Jack kept coming. I saw the feathers, wings, beaks, blood in his hands. I saw the horror in his eyes. I saw his mouth opening, closing.
“We wouldn’t miss you, Jack Law,” said Vincent. “Nobody would fuckin miss you. Nobody would even notice you were fuckin gone.”
He stepped forward. He pointed the gun towards Jack’s head. Jack kept coming.
“See?” said Vincent. “He’s a lunatic. It’s likely all a big bliddy dream for him. Stay back. Stay bliddy back!”
Jack stopped only when the gun was six inches from his eyes.
“I’ll kill you, Jack,” said Vincent. “A pellet through the eye and to your brain. Or what there is of brain.”
I couldn’t move, was as still as the two of them below the brilliant setting sun. I watched the two bodies, the handful of dead birds, the gun.
“You know I would,” said Vincent very softly, very calm. “You of all others know I would.”

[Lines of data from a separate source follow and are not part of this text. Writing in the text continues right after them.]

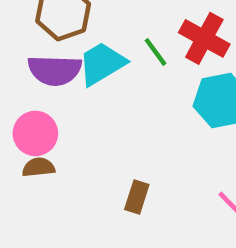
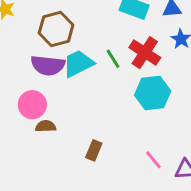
brown semicircle: (38, 167) -> (46, 126), moved

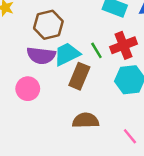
red cross: (145, 53) -> (123, 45), turned 35
brown semicircle: (46, 126) -> (86, 120), moved, size x1.5
brown rectangle: (94, 150) -> (79, 76), moved, size x1.5

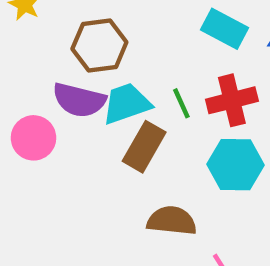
pink circle: (28, 89) -> (33, 138), moved
brown semicircle: (86, 120) -> (172, 221), moved

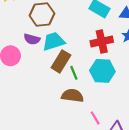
purple semicircle: (79, 100) -> (32, 39), size x0.7
green line: (181, 103) -> (74, 73), moved

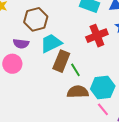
purple semicircle: (32, 39) -> (21, 44), moved
cyan hexagon: (102, 71) -> (103, 87), moved

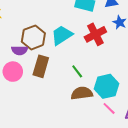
brown hexagon: (36, 19) -> (33, 37), moved
cyan trapezoid: (51, 43) -> (62, 35), moved
brown rectangle: (61, 61) -> (41, 66), moved

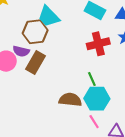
cyan trapezoid: (62, 35) -> (49, 16), moved, turned -115
purple semicircle: (20, 50) -> (21, 51), moved
green line: (77, 71) -> (92, 79), moved

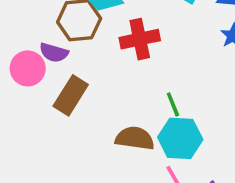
red cross: (98, 44) -> (140, 39), moved
brown rectangle: (36, 63) -> (71, 95), moved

A silence lasted minutes more, then Jack backed away at last, into the hedge. He turned his eyes to me before he disappeared. They widened, they were frantic for a moment.
Then he was gone.
“I should have fuckin done it,” said Vincent. “Straight into the bliddy eyes. Blinded him at least if not killed him. Then there’d be nowt for him to see as well as nowt to say. What right’s a lunatic like that to be here in the same world as us?”
“He’s harmless,” I said.
“How can you know what he thinks? How can you know what he gets up to? How can you know what he’s planning when he’s wandering the world alone?”